During a recent ITIL foundation class, a student asked an interesting question. She wanted to know:
“What is the difference between a project and a service?”
To be honest, I haven’t spent much time thinking about this distinction. However, I think that those of us who practice ITIL consulting and training should have good answers to questions such as this.
Here’s how I answered this question.
A project is something that is temporary in nature and results in a new, modified, or retired good or service. In other words, projects result in the modification of something existing or the creation of something new. A project defines a boundary and includes the resources and capabilities required to achieve project milestones and deliver desired results.

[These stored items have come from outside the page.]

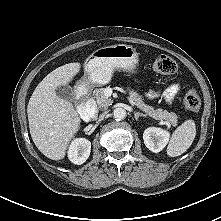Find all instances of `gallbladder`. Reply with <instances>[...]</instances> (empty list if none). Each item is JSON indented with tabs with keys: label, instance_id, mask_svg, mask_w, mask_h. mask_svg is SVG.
<instances>
[{
	"label": "gallbladder",
	"instance_id": "1",
	"mask_svg": "<svg viewBox=\"0 0 221 221\" xmlns=\"http://www.w3.org/2000/svg\"><path fill=\"white\" fill-rule=\"evenodd\" d=\"M56 94L58 97H60L64 100L73 101L75 99V93H74L73 89L68 85H63V86L57 87Z\"/></svg>",
	"mask_w": 221,
	"mask_h": 221
}]
</instances>
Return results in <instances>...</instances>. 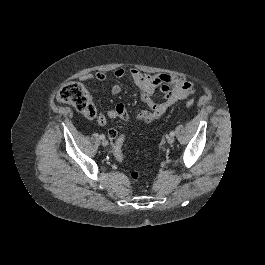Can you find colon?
<instances>
[{
	"instance_id": "colon-1",
	"label": "colon",
	"mask_w": 265,
	"mask_h": 265,
	"mask_svg": "<svg viewBox=\"0 0 265 265\" xmlns=\"http://www.w3.org/2000/svg\"><path fill=\"white\" fill-rule=\"evenodd\" d=\"M57 99L62 103L73 106L88 119H94L97 116L96 107L92 103L86 88L79 82H69L63 85L57 92ZM193 104L194 101L192 99L186 101L187 107H192ZM109 133L110 135L112 134V132ZM112 139H115L113 154L118 161L122 162L124 160L123 145L125 135H116ZM130 176L134 182H137L140 178V173L135 170L131 172Z\"/></svg>"
}]
</instances>
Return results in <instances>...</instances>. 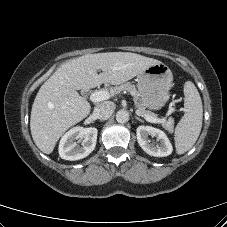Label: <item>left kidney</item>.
<instances>
[{
    "label": "left kidney",
    "mask_w": 227,
    "mask_h": 227,
    "mask_svg": "<svg viewBox=\"0 0 227 227\" xmlns=\"http://www.w3.org/2000/svg\"><path fill=\"white\" fill-rule=\"evenodd\" d=\"M136 131L137 141L147 154L155 157H165L172 153V144L162 130L151 126H139ZM149 135L156 137L160 141V144L155 145L151 143L148 137Z\"/></svg>",
    "instance_id": "1"
}]
</instances>
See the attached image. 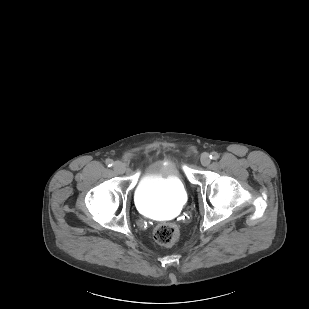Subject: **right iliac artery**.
Returning a JSON list of instances; mask_svg holds the SVG:
<instances>
[{
    "mask_svg": "<svg viewBox=\"0 0 309 309\" xmlns=\"http://www.w3.org/2000/svg\"><path fill=\"white\" fill-rule=\"evenodd\" d=\"M113 164H114L113 160H111V159H107V160H106V165H107L108 167L113 166Z\"/></svg>",
    "mask_w": 309,
    "mask_h": 309,
    "instance_id": "right-iliac-artery-1",
    "label": "right iliac artery"
}]
</instances>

A service, on the other hand, is different than a project in several ways. First, a service delivers some value that customers use to achieve outcomes while removing the ownership of specific costs and risks. Thus, a service always has an operational aspect and will often include a collection of requests related to aspects of that service. Services also define a boundary that specifies inputs and outputs as well as the result that the service delivers.
There is a strong relationship between projects and services. A project might be used as the mechanism by which a service is deployed, retired, modified, or updated. Projects often produce one or more changes and/or releases that, in turn, result in the implementation, modification, or retirement of services and aspects of services.
Another fly in the ointment, that sometimes IT organizations do not consider, is that “project management” itself can be defined as a service that the organization offers. In other words, many IT organizations provide value in the form of a service that applies a standard set of processes to project management activities. In these cases, they control the risk and cost often associated with projects in the form of a defined service offering.
While projects and services are not the same thing, there is definitely a relationship. Organizations benefit from a consideration and appropriate structuring of that relationship.